The first ever film festival held just to honor movies that feature horses in our lives, both animated and with live actors and horses, was held last weekend, Nov. 21st and 22nd. It was called the Equus Film Festival and was held in New York City using three different screens. I sure wish I could have been there!
Three of the films, "The Fork in the Road", "The Equestrian", and "Valiant" focus on Dressage. The first, "The Fork in the Road" was made to promote Para Dressage and the determination of injured eventer Gigi McIntosh as she strives to return to riding and competing now in dressage.
"The Equestrian" examines how the bond of trust between a horse and rider can be destroyed and rebuilt. See the trailer here:
The third, "Valiant" is about a completely blind dressage horse. That is especially poignant for me as my wonderful Kit that I have written about in previous posts was just determined to have developed total blindness in his left eye.
The Horsechannel.com made a listing of their 30 favorite horse movies. It is kind of fun to look at the list and see which ones you have seen. Click here for the list:
Now, pretend I am a movie critic! Here goes!
My comparison of National Velvet and International Velvet!
These two films were made thirty-four years apart and they are a classic example of how Hollywood has changed in that time. National Velvet was released in 1944. It starred young Elizabeth Taylor, Mickey Rooney and Angela Lansbury, to name a few. All three went on to have illustrious film carriers, as you know. The story is wholesome and touching. The filming in the English country side was beautiful. But I was impressed with the depiction of Velvet's family. The mother had given up fame as a swimmer to raise her children. Both she and her husband, though not wealthy, worked hard to take care of their family. Mom was at home for her kids. I loved that prayers were said at every meal.

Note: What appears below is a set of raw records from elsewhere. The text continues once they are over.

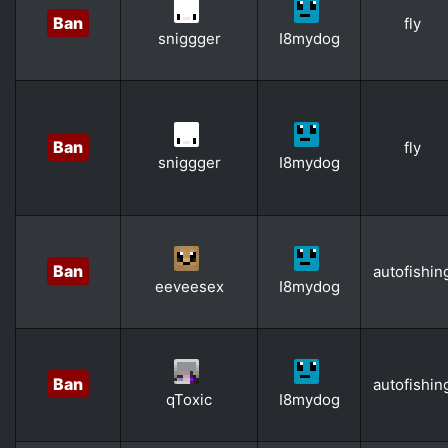
Ban
fly
sniggger
I8mydog
Ban
fly
sniggger
I8mydog
Ban
autofishin
eeveesex
I8mydog
Ban
autofishin
qToxic
I8mydog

Now, move forward (or perhaps backward) thirty-four years! Velvet is now a grown woman shacked up with her boyfriend who is, for some undisclosed reason, afraid of marriage and she puts up with it. Their niece, played poorly by Tatum O'Neil, comes to stay with them when her parents are killed. No prayers, no strong family. The only sacrifice made is when the author live-in (played by Christoper Plummer) starts writing trashy novels to supplement their income to pay for Sarah Brown's riding lessons. It is fun to note that the eventing competition in the U.S. was filmed with Pony Club Riders! See my post about Pony Club from August 2, 2014.
That being said, for an old eventer like myself, the horse scenes were great! (Except on the airplane when one of the competition horses being flown over the pond has to be shot! That made me cry!)) And the value of horses as the healing mechanism for a grieving girl is not only true to life but very touching.
So, what was your favorite horse movie?
And don't you think Behind the Mist, Mists of Darkness and The Rising Mist would make great movies???